日本国民の大多数が知っている通販番組といえば、ジャパネットたかたの「テレビショッピング」ではないでしょうか。
今回キャリアコンパスでは、ジャパネットたかたの社長であり、お茶の間でもおなじみの高田明さんにインタビューを敢行。※【高田明社長の「高」は、正式にははしごだかの表記です】
20代半ばで、長崎県のいち自営業であった家業「カメラのたかた」に入社し、30代半ばで独立。現在では年商1400億円を売り上げる大企業に育て上げた高田明社長に、今を生きる20代にオススメの書籍を3冊選んでもらいました。果たして、その書籍に込められた思いとは? まずは、高田社長から読者である20代へ向けたメッセージからどうぞ。
目の前の課題に全力で打ち込む先に未来がある
私が20代のころ、父親が経営する「カメラのたかた」は長崎県のみで展開する会社でした。当時一人でも多くの方に写真を買っていただけるように、ホテルの宴会場で写真を撮り、翌日にその写真を朝食会場で販売するということもしていました。このようにカメラ店の時代から現在に至るまで目の前の課題に対して、一つ一つ向き合っていたことで、少しずつ皆さんに認知してもらえるようになれたのです。今65歳になり、振り返って思うのは自分の前にある課題に対して、どれだけ真摯(しんし)に向き合っていくかという積み重ねが、人生を一歩一歩前進させる最大のすべではないかということです。20代の皆さんもまずは目の前の課題にひたむきに自信を持って行動し、豊かな未来を築いていってほしいと思います。今回は20代の皆さんが未来を切り開いて生きる上で、手助けになりそうな書籍を3つ選ばせていただきました。

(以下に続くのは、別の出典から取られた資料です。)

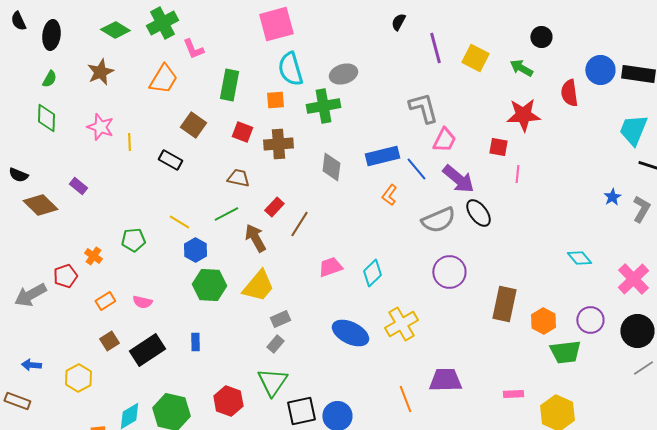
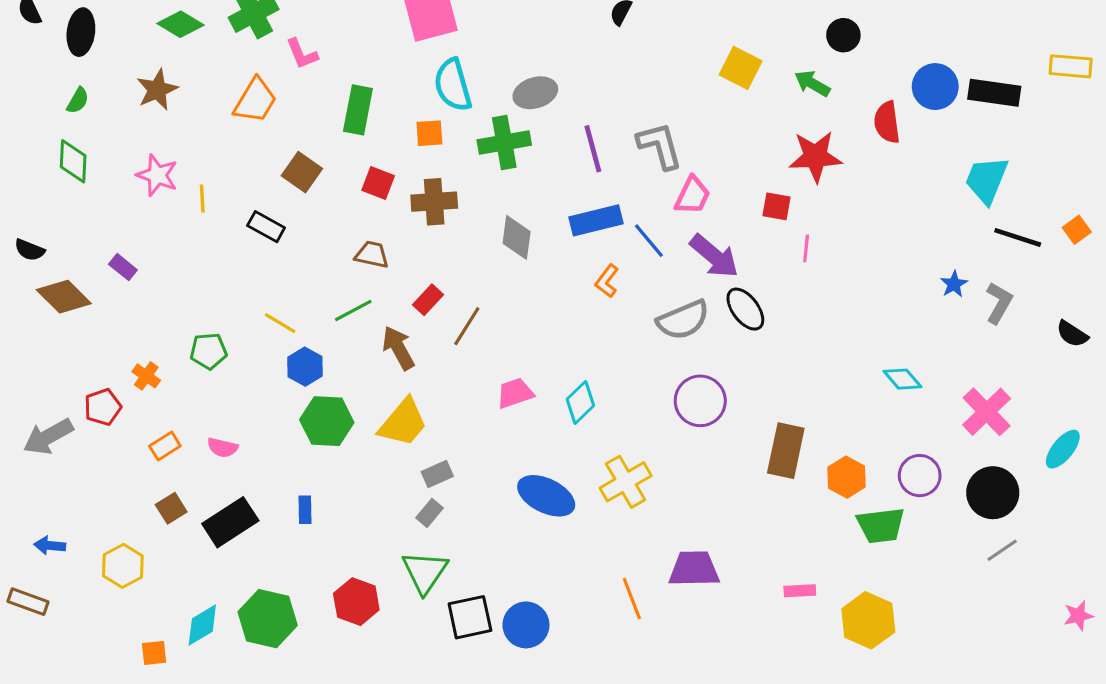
purple line: (435, 48) -> (593, 149), moved

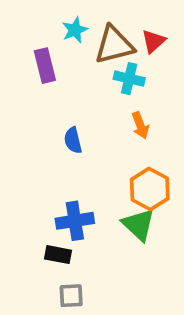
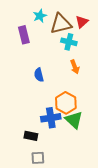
orange hexagon: (150, 189) -> (66, 103), moved
blue cross: (75, 221) -> (51, 118), moved

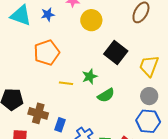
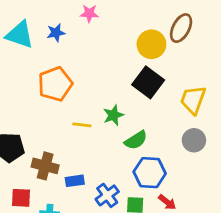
yellow circle: (91, 20) -> (151, 44), moved
blue hexagon: (148, 121) -> (150, 173), moved
blue rectangle: (60, 125) -> (75, 181), turned 64

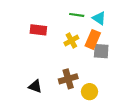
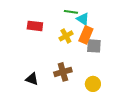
cyan triangle: (99, 18) -> (83, 19), moved
yellow circle: (90, 92) -> (93, 84), moved

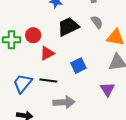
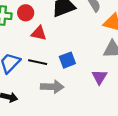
red triangle: (47, 53) -> (39, 33), turned 35
blue square: (78, 66) -> (67, 60), moved

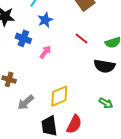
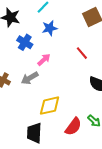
gray arrow: (26, 102) -> (30, 78), moved
red semicircle: (74, 124) -> (73, 127), moved

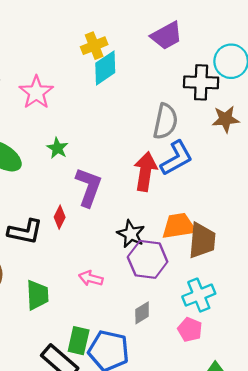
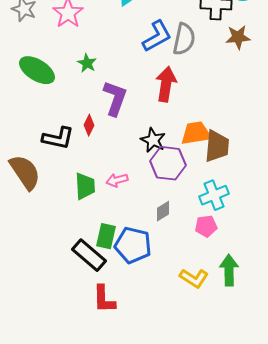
blue L-shape: (177, 158) -> (157, 36), moved
pink arrow: (91, 278) -> (117, 180), turned -30
green trapezoid: (37, 295) -> (85, 186), moved
pink pentagon: (190, 330) -> (206, 226), turned -30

“今の成功に一極集中”。自分の行動次第で人生が変わることを教えてくれる一冊
1:『スマイルズの世界的名著 自助論 知的生きかた文庫』サミュエル・スマイルズ著 竹内均訳 三笠書房
日本がまだ江戸時代であった1859年にイギリスで出版され、今なお語り継がれるベストセラーです。こちらの本にはさまざまな分野で世界的な成功を収めた人が、どうやって生きてきたかが書かれています。私がこの本で共感できる理由は、「最初から特別な人間として生まれた、特出した才能を持った人が成功を収めるのではなく、生き方や考え方、行動の仕方によって誰にでもその可能性がある」ということが全編にわたり提示されている点です。
私は常々、「受け入れる」「今の成功に一極集中」という考え方を肝に命じて生きてきました。これは目の前にある現状と課題をキチンと受け入れて、先の理想ばかりを追い求めず、全力で今に向き合い行動する、という考え方です。実は、この書籍の中で語られる偉人たちにおいても行動原理が共通していました。
私自身も会社を大きくしていきたいという野心を抱えて今に至ったわけではなく、与えられた課題をしっかりやっていくなかで、少しずつ会社も成長してきましたので、大いに共感できる部分があったのです。20代の人にこの本を読んでもらえれば、これからの一つ一つの行動、目の前にある一瞬一瞬をどれだけ全力で向き合うかで人生は変わるということが理解できるのではないかと思います。
お金の使い方から、生き方を学べる一冊
2:『投資家が「お金」よりも大切にしていること』藤野英人著 講談社
この本は、昨年末東京オフィスの女性社員より、私宛てに『社長の考え方と重なる本があります』とメールが来たことで読んだ一冊です。
この本は、『お金というものは使い方によって人生を豊かにし、平和にする』という価値観に基づき書かれています。人間の生き方や仕事とは何かを「お金」という視点を通して分析して、ひいては“自他不二”や“自他分離”という大乗仏教の価値観にも言及されています。
20代の人にとって「お金を稼ぐこと」を考えると「生計を立てる」ことにしか目が向いていないかもしれません。しかし、この本を読むことでお金の社会的役割、お金を生むことの本質的な価値や意味を大きな視点で学ぶことができるのではないかと思います。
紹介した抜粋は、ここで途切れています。